Problem to work on = Across the records below, count the lines that contain "游戏公会" and write down only the count.

Segment Start: Source data

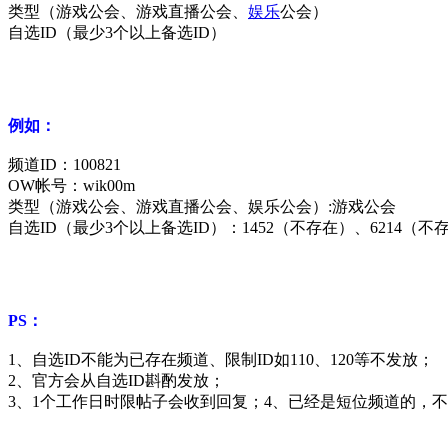
类型（游戏公会、游戏直播公会、
娱乐
公会）
自选ID（最少3个以上备选ID）
例如：
频道ID：100821
OW帐号：wik00m
类型（游戏公会、游戏直播公会、娱乐公会）:游戏公会
自选ID（最少3个以上备选ID）：1452（不存在）、6214（不
PS：
1、自选ID不能为已存在频道、限制ID如110、120等不发放；
2、官方会从自选ID斟酌发放；
3、1个工作日时限帖子会收到回复；
4、已经是短位频道的，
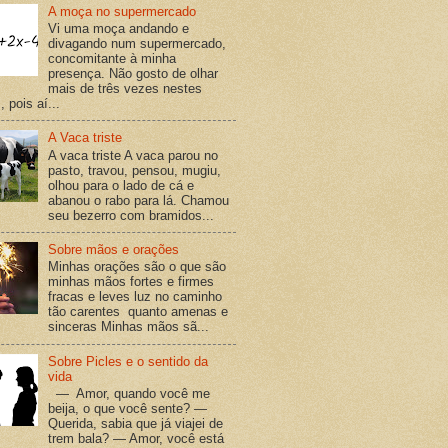
A moça no supermercado
Vi uma moça andando e
divagando num supermercado,
concomitante à minha
presença. Não gosto de olhar
mais de três vezes nestes
 pois aí...
A Vaca triste
A vaca triste A vaca parou no
pasto, travou, pensou, mugiu,
olhou para o lado de cá e
abanou o rabo para lá. Chamou
seu bezerro com bramidos...
Sobre mãos e orações
Minhas orações são o que são
minhas mãos fortes e firmes
fracas e leves luz no caminho
tão carentes quanto amenas e
sinceras Minhas mãos sã...
Sobre Picles e o sentido da
vida
— Amor, quando você me
beija, o que você sente? —
Querida, sabia que já viajei de
trem bala? — Amor, você está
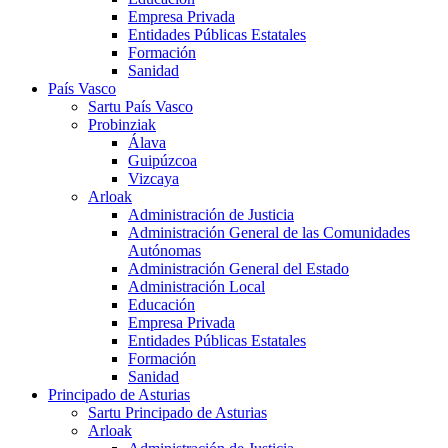
Empresa Privada
Entidades Públicas Estatales
Formación
Sanidad
País Vasco
Sartu País Vasco
Probinziak
Álava
Guipúzcoa
Vizcaya
Arloak
Administración de Justicia
Administración General de las Comunidades
Autónomas
Administración General del Estado
Administración Local
Educación
Empresa Privada
Entidades Públicas Estatales
Formación
Sanidad
Principado de Asturias
Sartu Principado de Asturias
Arloak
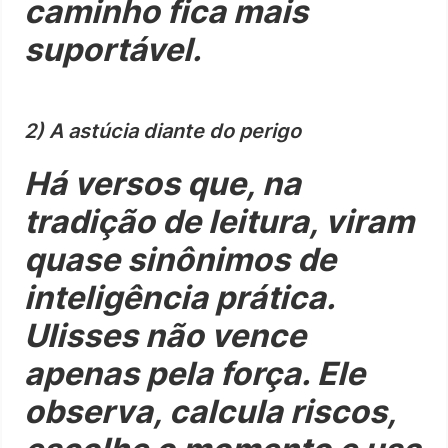
caminho fica mais
suportável.
2) A astúcia diante do perigo
Há versos que, na
tradição de leitura, viram
quase sinônimos de
inteligência prática.
Ulisses não vence
apenas pela força. Ele
observa, calcula riscos,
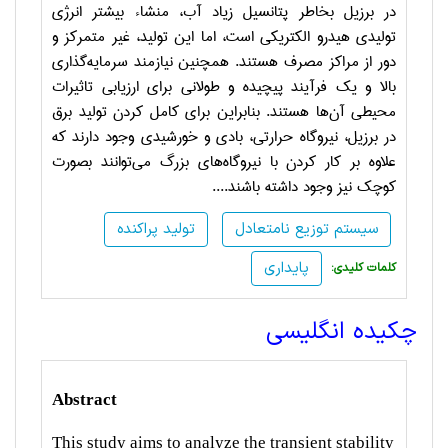
در برزیل بخاطر پتانسیل زیاد آب، منشاء بیشتر انرژی
تولیدی هیدرو الکتریکی است، اما این تولید، غیر متمرکز و
دور از مراکز مصرف هستند. همچنین نیازمند سرمایه‌گذاری
بالا و یک فرآیند پیچیده و طولانی برای ارزیابی تاثیرات
محیطی آن‌ها هستند. بنابراین برای کامل کردن تولید برق
در برزیل، نیروگاه حرارتی، بادی و خورشیدی وجود دارند که
علاوه بر کار کردن با نیروگاه‌های بزرگ می‌توانند بصورت
کوچک نیز وجود داشته باشند....
سیستم توزیع نامتعادل
تولید پراکنده
پایداری
:کلمات کلیدی
چکیده انگلیسی
Abstract
This study aims to analyze the transient stability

Segment End: Source data

Result of this task = 2